Stepping out from behind the screen

Mark Symons had held a comfortable lead for months, heading into the final eligible tournament of the 2022 ClubWPT Player of the Year race. But it wasn’t an insurmountable deficit, so he was determined to remove any doubt about its conclusion.

A positive finish in that Sunday $10,000 tournament locked up POY honors – and that distinction led Symons to being honored at a celebration at Wynn Las Vegas, held a few days before the start of the World Championship.

The ClubWPT “Stream Team” had assembled for a long-discussed BBQ – a group of players who came together during the isolation of the COVID pandemic to form a community around live-streamed ClubWPT events – and they were there to meet each other and WPT Ambassadors including Lynn Gilmartin. And sitting on a table as a centerpiece was a trophy with Symons’ name on it.
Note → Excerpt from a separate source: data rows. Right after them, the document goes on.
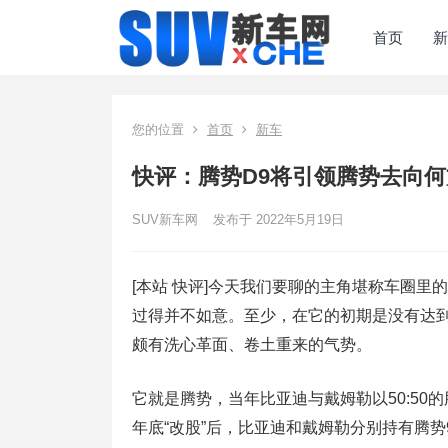
首页
新
您的位置
首页
新车
快评：腾势D9将引领腾势去向何
SUV新车网
发布于 2022年5月19日
[本站 快评]今天我们要聊的主角堪称车圈里
过得并不如意。至少，在它的初期是没有达
颇有洗心革面、卷土重来的气势。
它就是腾势，当年比亚迪与戴姆勒以50:5
年底“改股”后，比亚迪和戴姆勒分别持有腾势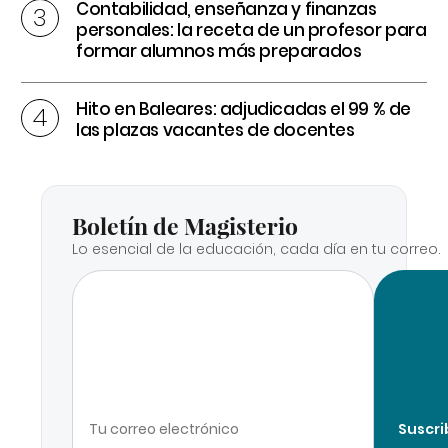
Contabilidad, enseñanza y finanzas
personales: la receta de un profesor para
formar alumnos más preparados
Hito en Baleares: adjudicadas el 99 % de
las plazas vacantes de docentes
Boletín de Magisterio
Lo esencial de la educación, cada día en tu correo.
Suscri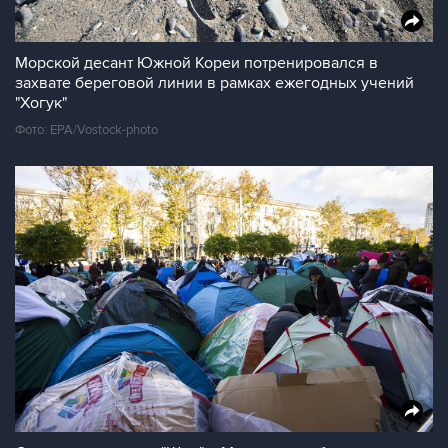
Морской десант Южной Кореи потренировался в
захвате береговой линии в рамках ежегодных учений
"Хогук"
Фото: EPA/Vostock-photo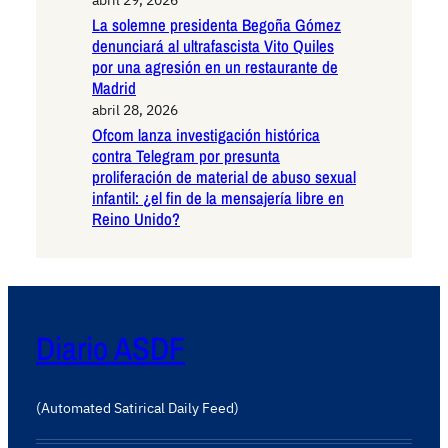
La solemne presidenta Begoña Gómez
denunciará al ultrafascista Vito Quiles
por una agresión en un restaurante de
Madrid
abril 28, 2026
Ofcom lanza investigación histórica
contra Telegram por presunta
proliferación de material de abuso sexual
infantil: ¿el fin de la mensajería libre en
Reino Unido?
Diario ASDF
(Automated Satirical Daily Feed)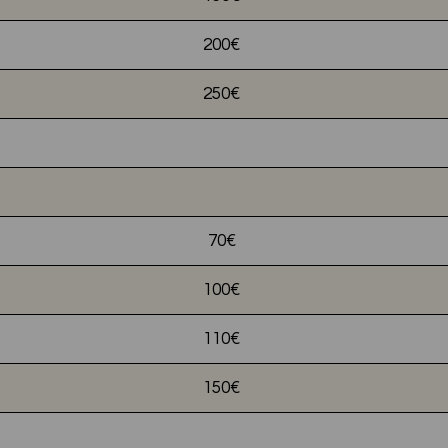
200€
250€
70€
100€
110€
150€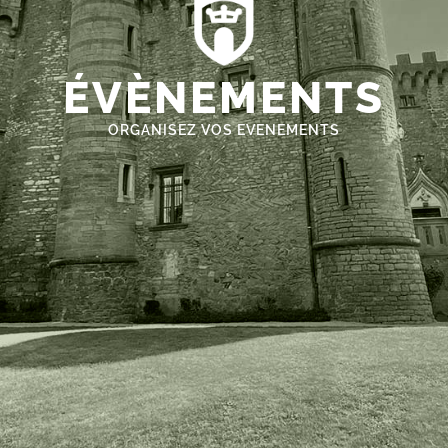
ÉVÈNEMENTS
ORGANISEZ VOS EVENEMENTS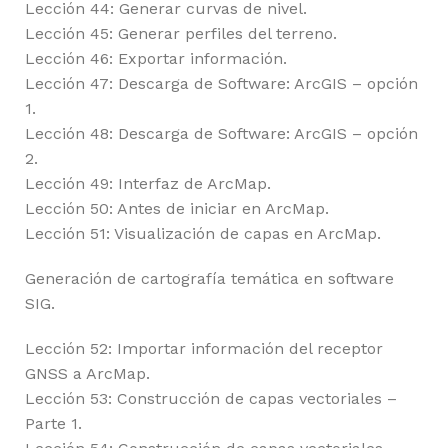
Lección 44: Generar curvas de nivel.
Lección 45: Generar perfiles del terreno.
Lección 46: Exportar información.
Lección 47: Descarga de Software: ArcGIS – opción
1.
Lección 48: Descarga de Software: ArcGIS – opción
2.
Lección 49: Interfaz de ArcMap.
Lección 50: Antes de iniciar en ArcMap.
Lección 51: Visualización de capas en ArcMap.
Generación de cartografía temática en software
SIG.
Lección 52: Importar información del receptor
GNSS a ArcMap.
Lección 53: Construcción de capas vectoriales –
Parte 1.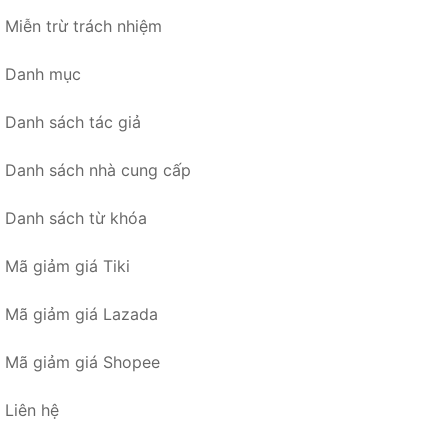
Miễn trừ trách nhiệm
Danh mục
Danh sách tác giả
Danh sách nhà cung cấp
Danh sách từ khóa
Mã giảm giá Tiki
Mã giảm giá Lazada
Mã giảm giá Shopee
Liên hệ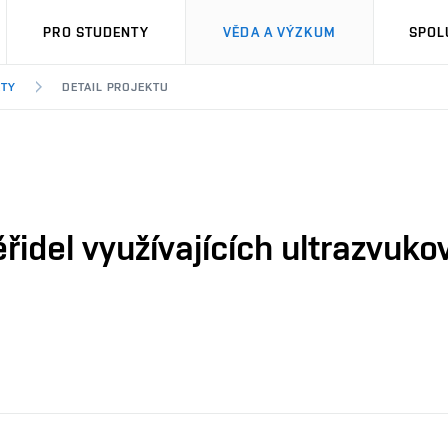
PRO STUDENTY
VĚDA A VÝZKUM
SPOL
KTY
DETAIL PROJEKTU
idel využívajících ultrazvuko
“That was really cool,” Symons said. “I didn’t really know what was going to happen going into it. I knew it’d probably be a little bit of attention on me, but I was kind of surprised how many people were there and how they kind of centered around the trophy. I got to put a lot of faces to names of people who you see playing [on ClubWPT], and it was also really cool to meet some people that I’m used to just seeing on TV.”
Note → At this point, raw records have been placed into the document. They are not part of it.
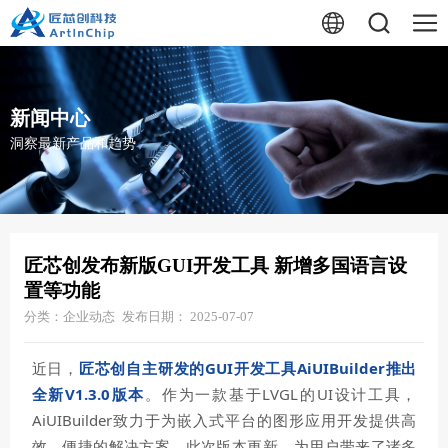
新闻中心
洞察最新产品和趋势
匠芯创发布新版GUI开发工具 新增多国语言设
置等功能
分类：企业动态
发布日期： 2025-07-07
近日，
匠芯创自主研发的GUI开发工具AiUIBuilder推出
全新V1.3.0版本
。作为一款基于LVGL的UI设计工具，
AiUIBuilder致力于为嵌入式平台的图形应用开发提供高
效、便捷的解决方案。此次版本更新，为用户带来了诸多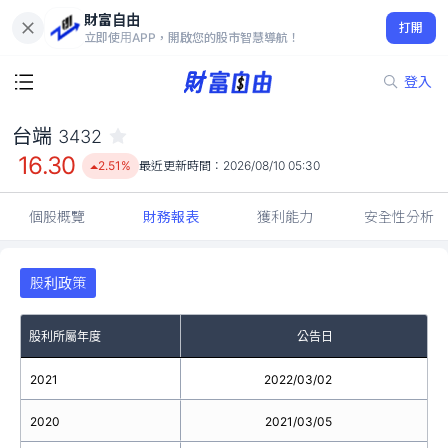
財富自由
台端 3432
打開
16.30
2.51%
立即使用APP，開啟您的股市智慧導航！
登入
台端
3432
16.30
2.51%
最近更新時間：
2026/08/10 05:30
個股概覽
財務報表
獲利能力
安全性分析
股利政策
股利所屬年度
公告日
2021
2022/03/02
2020
2021/03/05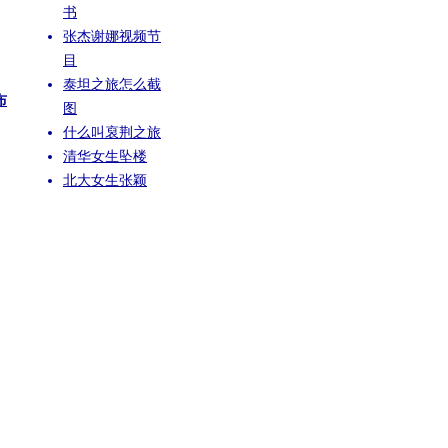
书
张杰谢娜视频节
目
泰坦之旅怎么截
布
图
什么叫裒荆之旅
清华女生坠楼
北大女生张颖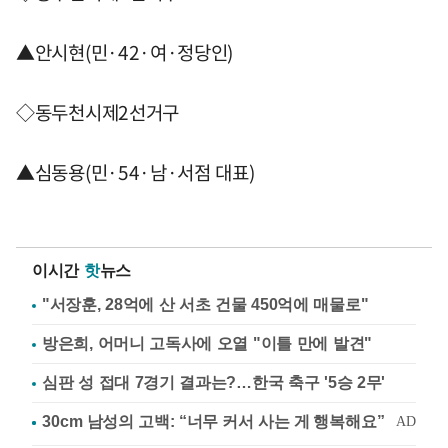
▲안시현(민·42·여·정당인)
◇동두천시제2선거구
▲심동용(민·54·남·서점 대표)
이시간
핫
뉴스
"서장훈, 28억에 산 서초 건물 450억에 매물로"
방은희, 어머니 고독사에 오열 "이틀 만에 발견"
심판 성 접대 7경기 결과는?…한국 축구 '5승 2무'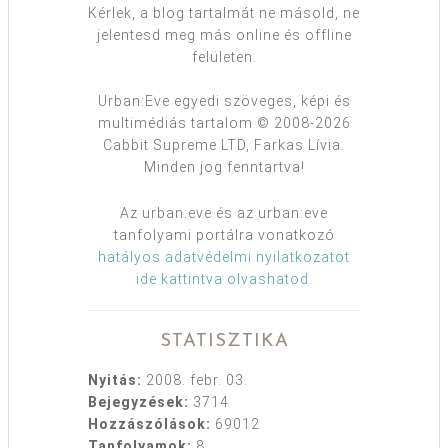
Kérlek, a blog tartalmát ne másold, ne
jelentesd meg más online és offline
felületen.
Urban:Eve egyedi szöveges, képi és
multimédiás tartalom © 2008-2026
Cabbit Supreme LTD, Farkas Lívia.
Minden jog fenntartva!
Az urban:eve és az urban:eve
tanfolyami portálra vonatkozó
hatályos adatvédelmi nyilatkozatot
ide kattintva olvashatod
.
STATISZTIKA
Nyitás:
2008. febr. 03.
Bejegyzések:
3714
Hozzászólások:
69012
Tanfolyamok:
8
It was the culmination of Symons’ journey on ClubWPT. During the summer of 2020, he had seen an advertisement during a WPT broadcast, and after a free trial decided to stick around. As an engineer, Symons tapped into his math skills and understanding of probabilities, and after working on his game over two years, he was POY.

One more challenge remained. As someone who had exclusively played online, once it was clear he had a real shot at winning a seat to the WPT World Championship, Symons started playing some live tournaments at his local card room. He wanted to get a feel for the cards and the atmosphere.

Only time will tell how his first $10,400 buy-in event will go, but Symons has been studying up. He even got a bonus on his flight to Las Vegas, as he was able to watch Phil Ivey’s poker MasterClass on the in-flight entertainment system. And then, upon his arrival, Symons immediately ran into Ivey himself in the elevator going up to his hotel room.

He’s also looking forward to the possibility of being seated among other top name pros once Day 1B kicks off.

“I’m definitely excited,” Symons said. “There’s obviously a little bit of nerves that go with it, just because you almost feel like you don’t belong, but I know I’m pretty decent at poker, so it’d be kind of cool to see everybody. I’m just going to try not to let myself get intimidated or let it affect my game.”